Blood clot fears as surgery resumes

As global healthcare organisations re-schedule procedures postponed due to the COVID pandemic, there are new warnings over the impact of the disease on patients during surgery.

Surgeons from across the world have warned that those who are infected or have recently contracted COVID and are now set to undergo surgery are in far higher risk of deadly blood clots.

Venous thromboembolism (VTE) is a condition in which dangerous blood clots form in the veins and has been described as the number one preventable cause of death in hospitalised patients.

New research published in the journal of the Association of Anaesthetists found that VTEs, a known complication of surgery, are 50% more likely to occur in patients with current COVID-19 infection and almost twice as likely in those with recent infection. The study also found having a VTE was associated with 5-times increased risk of death within 30 days following surgery compared with patients with no VTE.

The research by the University of Birmingham-led GlobalSurg-COVIDSurg Collaborative: a global collaboration of over 15,000 surgeons working together to collect a range of data on the COVID-19 pandemic. The collaboration has already produced several studies, and this new analysis included 128,013 patients, from 1630 hospitals across 115 countries.

Patients were categorised as having VTE (pulmonary embolism or deep vein thrombosis) within 30 days of surgery. SARS-CoV-2 diagnosis was defined as peri-operative (7 days before to 30 days after surgery); recent (1–6 weeks before surgery); previous (7 weeks or more before surgery); or no diagnosis past or present.

Co-author Elizabeth Li, General Surgery Registrar at University Hospital Birmingham, commented: “People undergoing surgery are already at higher risk of VTE than the general public, but we discovered that a current or recent SARS-CoV-2 infection was associated with greater risk of postoperative VTE. Surgical patients have risk factors for VTE, including immobility, surgical wounds and systematic inflammation — and the addition of SARS-CoV-2 infection may further increase this risk.”

The postoperative VTE rate was 0.5% (666/123,591) in patients without SARS-CoV-2; 2.2% (50/2317) in patients with peri-operative SARS-CoV-2; 1.6% (15/953) in patients with recent SARS-CoV-2; and 1.0% (11/1148) in patients with previous SARS-CoV-2.

After adjustment for confounding factors, patients with peri-operative SARS-CoV-2 were at a 50% higher risk of VTE and those with recent SARS-CoV-2 at a 90% increased risk.
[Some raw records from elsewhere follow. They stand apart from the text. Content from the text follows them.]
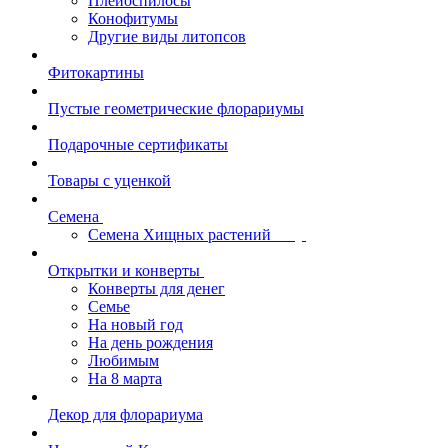
Плейоспилосы
Конофитумы
Другие виды литопсов
Фитокартины
Пустые геометрические флорариумы
Подарочные сертификаты
Товары с уценкой
Семена
Семена Хищных растений
Открытки и конверты
Конверты для денег
Семье
На новый год
На день рождения
Любимым
На 8 марта
Декор для флорариума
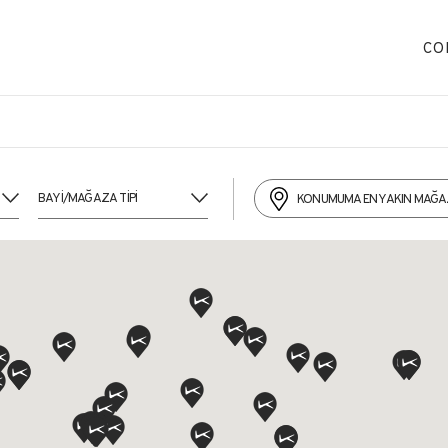
CO
KONUMUMA EN YAKIN MAĞ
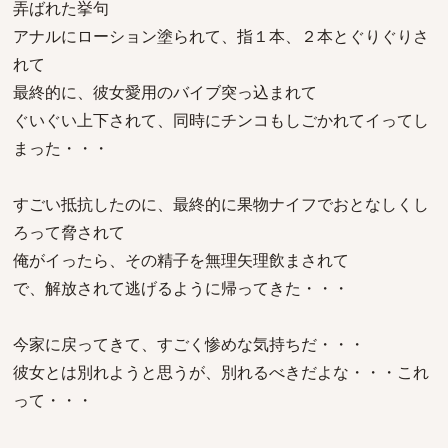
弄ばれた挙句
アナルにローション塗られて、指１本、２本とぐりぐりさ
れて
最終的に、彼女愛用のバイブ突っ込まれて
ぐいぐい上下されて、同時にチンコもしごかれてイってし
まった・・・
すごい抵抗したのに、最終的に果物ナイフでおとなしくし
ろって脅されて
俺がイったら、その精子を無理矢理飲まされて
で、解放されて逃げるように帰ってきた・・・
今家に戻ってきて、すごく惨めな気持ちだ・・・
彼女とは別れようと思うが、別れるべきだよな・・・これ
って・・・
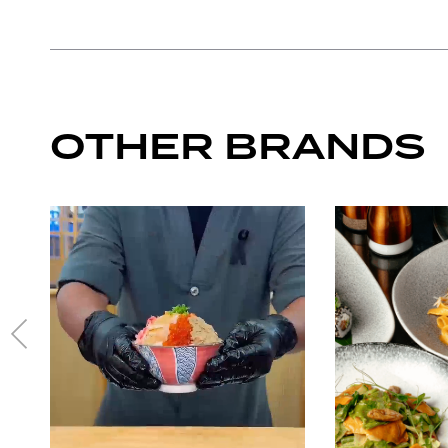
OTHER BRANDS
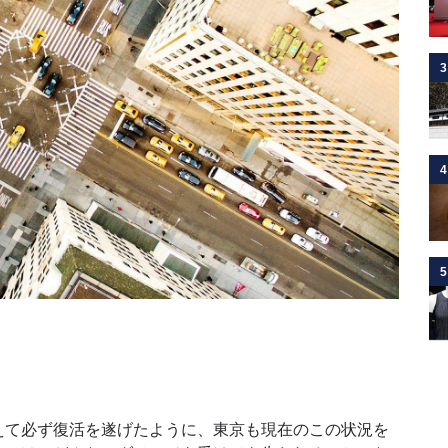
3
4
5
て必ず復活を遂げたように、東京も現在のこの状況を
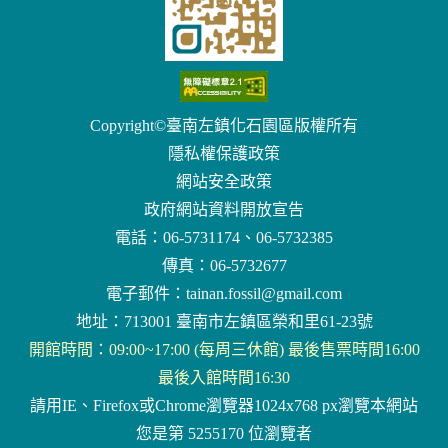
Copyright©臺南左鎮化石園區版權所有
隱私權保護政策
網站安全政策
政府網站資料開放宣告
電話：06-5731174、06-5732385
傳真：06-5732677
電子郵件：
tainan.fossil@gmail.com
地址：713001 臺南市左鎮區榮和里61-23號
開館時間：09:00~17:00 (每周三休館) 最後售票時間16:00
最後入館時間16:30
請用IE、Firefox或Chrome瀏覽器1024x768 px瀏覽本網站
您是第 5255170 位瀏覽者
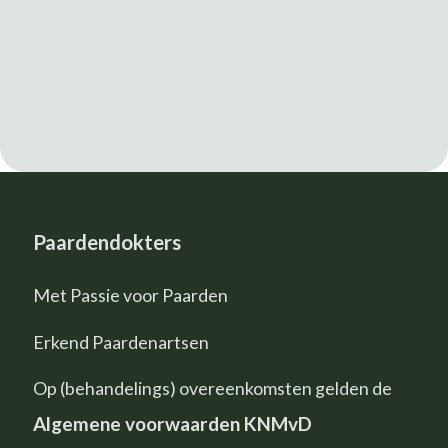
Paardendokters
Met Passie voor Paarden
Erkend Paardenartsen
Op (behandelings) overeenkomsten gelden de
Algemene voorwaarden KNMvD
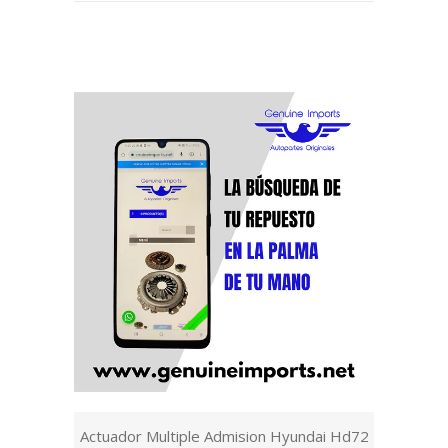
Actuador Multiple Admision Hyundai Hd72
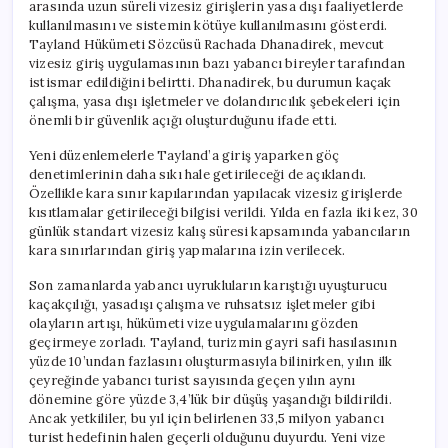
arasında uzun süreli vizesiz girişlerin yasa dışı faaliyetlerde
kullanılmasını ve sistemin kötüye kullanılmasını gösterdi.
Tayland Hükümeti Sözcüsü Rachada Dhanadirek, mevcut
vizesiz giriş uygulamasının bazı yabancı bireyler tarafından
istismar edildiğini belirtti. Dhanadirek, bu durumun kaçak
çalışma, yasa dışı işletmeler ve dolandırıcılık şebekeleri için
önemli bir güvenlik açığı oluşturduğunu ifade etti.
Yeni düzenlemelerle Tayland’a giriş yaparken göç
denetimlerinin daha sıkı hale getirileceği de açıklandı.
Özellikle kara sınır kapılarından yapılacak vizesiz girişlerde
kısıtlamalar getirileceği bilgisi verildi. Yılda en fazla iki kez, 30
günlük standart vizesiz kalış süresi kapsamında yabancıların
kara sınırlarından giriş yapmalarına izin verilecek.
Son zamanlarda yabancı uyrukluların karıştığı uyuşturucu
kaçakçılığı, yasadışı çalışma ve ruhsatsız işletmeler gibi
olayların artışı, hükümeti vize uygulamalarını gözden
geçirmeye zorladı. Tayland, turizmin gayri safi hasılasının
yüzde 10’undan fazlasını oluşturmasıyla bilinirken, yılın ilk
çeyreğinde yabancı turist sayısında geçen yılın aynı
dönemine göre yüzde 3,4’lük bir düşüş yaşandığı bildirildi.
Ancak yetkililer, bu yıl için belirlenen 33,5 milyon yabancı
turist hedefinin halen geçerli olduğunu duyurdu. Yeni vize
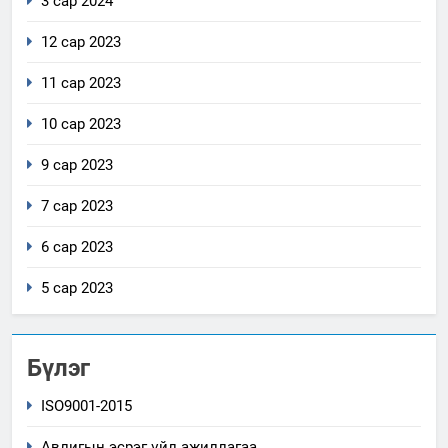
3 сар 2024
12 сар 2023
11 сар 2023
10 сар 2023
9 сар 2023
7 сар 2023
6 сар 2023
5 сар 2023
Бүлэг
ISO9001-2015
Авлигын эсрэг үйл ажиллагаа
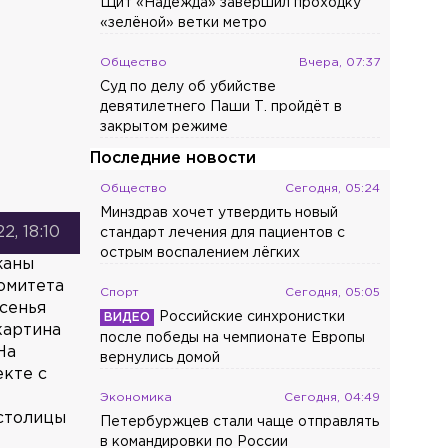
Щит «Надежда» завершил проходку
«зелёной» ветки метро
Общество
Вчера, 07:37
Суд по делу об убийстве
девятилетнего Паши Т. пройдёт в
закрытом режиме
Последние новости
Общество
Сегодня, 05:24
Минздрав хочет утвердить новый
2, 18:10
стандарт лечения для пациентов с
острым воспалением лёгких
жаны
омитета
Спорт
Сегодня, 05:05
есенья
Российские синхронистки
картина
после победы на чемпионате Европы
На
вернулись домой
екте с
а
Экономика
Сегодня, 04:49
столицы
Петербуржцев стали чаще отправлять
в командировки по России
Patients with previous SARS-CoV-2 were at a 70% increased risk of VTE, but this result was of borderline statistical significance.

Overall, VTE was independently associated with 30-day mortality, increasing the risk of death during this period by 5.4 times. In patients with SARS-CoV-2, mortality without VTE was 7.4% (319/4342) and with VTE was again more than five times higher at 40.8% (31/76).

The authors note an important limitation to the study: that information on prophylaxis regimens for these blood clots in the veins or pre-operative anti-coagulation to prevent them was not available and say that “further research is needed to define the optimal protocols for VTE prevention and treatment for surgical patients in the setting of SARS-CoV-2 infection”.

Co-author Mr. Aneel Bhangu, Consultant Colorectal Surgeon from the University of Birmingham, commented: “Increased awareness and surveillance should be considered. At a minimum, we suggest close adherence to routine standard VTE prophylaxis for surgical patients, including the use of anti-clotting medication when bleeding risk is minimal, and increased vigilance and diagnostic testing in patients presenting with signs of VTE, such as swelling in one calf, right sided chest pain and shortness of breath.”